GENERASI KORBAN KIBAJAKAN WACANA
Oleh: Gempur Santoso
Setiap mahasiswa anggkatan baru. Saat memberi kuliah. Saya selalu bertanya. Anda pernah ikut ujian nasional (unas). Semua menjawab pernah. Anda kerjakan sendiri. Mereka diam.
Anda nyontek?. Jawabannya berbagai macam. Bocoran, contohan dan sebagainya. intinya mereka melakukan yang tidak jujur tapi "halal" tanda petik. Tidak jujur kok halal.
Unas ataupun unas berbasis komputer adalah salah konsep (pondasi) dalam sistem pendidikan. Teknis, dibenahi secara apapun akan menimbulkan ketidakjujuran, karena pondasi pendidikannya kurang tepat.
Akal pembenaran unas dilaksanakan, wacana saja. Akal tak selalu benar, wacana. Karena, secara empiris unas selama ini tidak menimbulkan kualitas siswa/pendidikan. Bertahun tahun.
Itu seperti keledai masuk lubang yg sama, berulangkali salah. Tak ngefek kualitas.
Kebijakan politik bidang pendidikan sebaiknya konsultasi kepada ahli pendidik. Jangan konsultasi kepada pengusaha. Agar guru dan siswa tidak selalu menjadi obyek kebijakan kepentingan "pengusaha". Kepentingan pengusaha adalah proyek.
Pengusaha pendidikan kategorinya pengusaha bukan pendidik. Beda. Pendidik punya tanggungjawab meningkatnya kualitas anak didik. Pendidik itu guru. Dalam medidik melakukan proses belajar mengajar.
Segera kembalikan pedidikan menggunakan manejemen akademis. Bukan manajemen politik paktis/bisnis.
Pendidikan melakukan pembelajaran. Peserta didik harus belajar. Hasil belajar adalah perubahan prilaku. Dari tidak tahu menjadi tahu. Dari tak berkepribadian menjadi manusia tahu jati diri kepribadiannya. Dari ketergantungan menjadi manusia mampu hidup. Dari egois menjadi bisa bersosial bersama orang lain. Bermoral akhlakul karimah.
Perubahan perilaku itu atas bimbingan guru. Para murid mengembangkan sendiri didampingi guru. Tentu guru penuh kasih sayang.
Sistem pendidikan kita terlalu banyak ujian. Ada ujian harian, ujian tengah semester, ujian semester. Ujian kelulusan, ujian nasional dan lain lain ujian termasuk PR (pekerjaan rumah).
Mestinya yang baik adalah siswa banyak belajar. Tidak banyak ujian. Ujian atau evalusi memang perlu tapi tidak sebanyak itu.

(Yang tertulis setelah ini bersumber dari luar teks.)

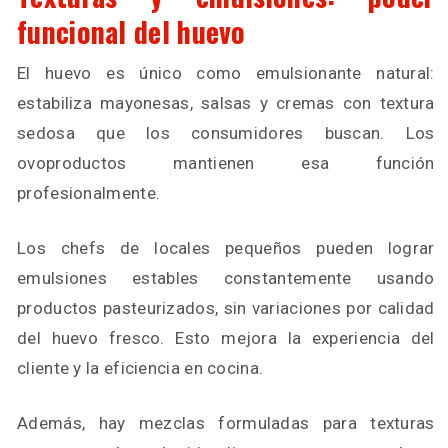
funcional del huevo
El huevo es único como emulsionante natural:
estabiliza mayonesas, salsas y cremas con textura
sedosa que los consumidores buscan. Los
ovoproductos mantienen esa función
profesionalmente.
Los chefs de locales pequeños pueden lograr
emulsiones estables constantemente usando
productos pasteurizados, sin variaciones por calidad
del huevo fresco. Esto mejora la experiencia del
cliente y la eficiencia en cocina.
Además, hay mezclas formuladas para texturas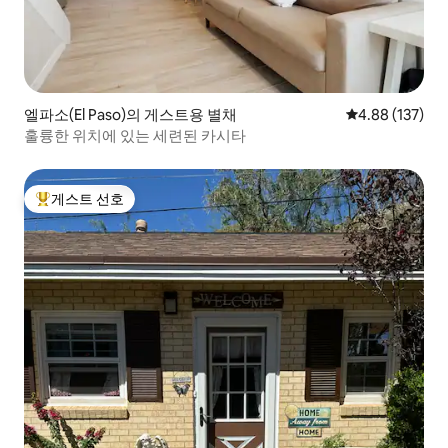
엘파소(El Paso)의 게스트용 별채
평점 4.88점(5점
4.88 (137)
훌륭한 위치에 있는 세련된 카시타
게스트 선호
상위 게스트 선호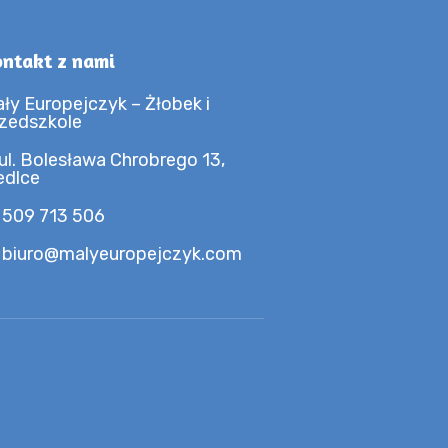
ntakt z nami
ły Europejczyk – Żłobek i
zedszkole
ul. Bolesława Chrobrego 13,
edlce
 509 713 506
 biuro@malyeuropejczyk.com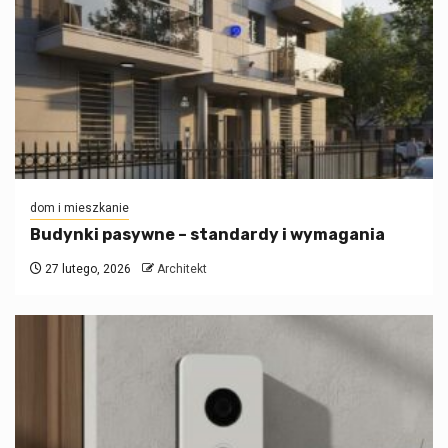
dom i mieszkanie
Budynki pasywne – standardy i wymagania
27 lutego, 2026
Architekt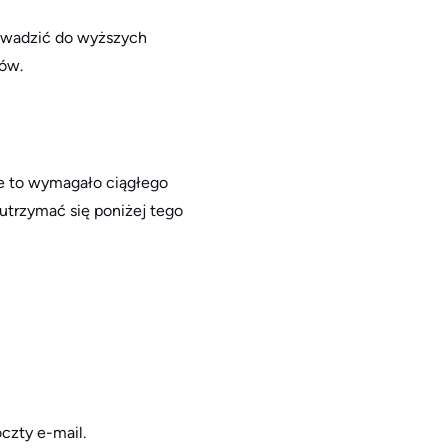
rowadzić do wyższych
ków.
e to wymagało ciągłego
utrzymać się poniżej tego
czty e-mail.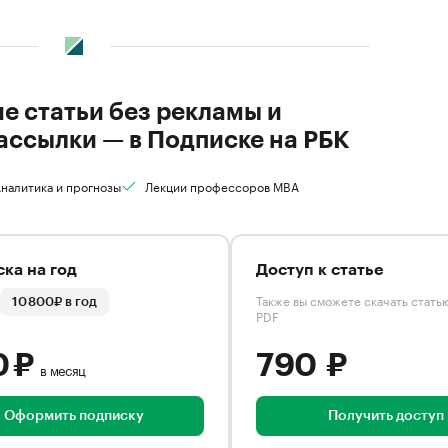
ие статьи без рекламы и
ассылки — в Подписке на РБК
налитика и прогнозы
Лекции профессоров MBA
ка на год
Доступ к статье
Также вы сможете скачать стать
10 800₽ в год
PDF
0 ₽
790 ₽
в месяц
Оформить подписку
Получить доступ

Pendidikan atau bersekolah utamanya belajar agar bisa hidup. Tidak sekolah pun bisa hidup, juga bisa sampai tua renta. Apa bedanya.
Bedanya, seharusnya yang bersekolah itu dalam hidup bermoral, berilmu pengetahuan, tahu norma. Tahu kebenaran itu, diyakini dan dijalankan.
Jika tak ada beda. Maka bersekolah tidak ada gunanya. Bisa jadi bersekolah tapi tidak ada belajar. Atau, kurang ada belajar.
Tujuan belajar di sekolah untuk survival hidup. Akan lebih efektif jika dilakukan ujian satu kali saja selama hidup bersekolah.
Ujian dilakukan saat siswa memasuki usia adelosen remaja saja. Usia atau masa anak waktunya bermasyarakat. Jika diuji dianggap sudah mampu hidup secara mental, moral, berilmu, ya diluluskan saja.
Jika belum, ya didik lagi di sekolah. Tuntas mendidik mendampingi siswa mejadi dewasa seimbang dengan usianya.
Nyatanya (empiris), konsep pendidikan kita saat ini terlalu banyak ujian, anak/pendidikan tidak maju. Some thing wrong.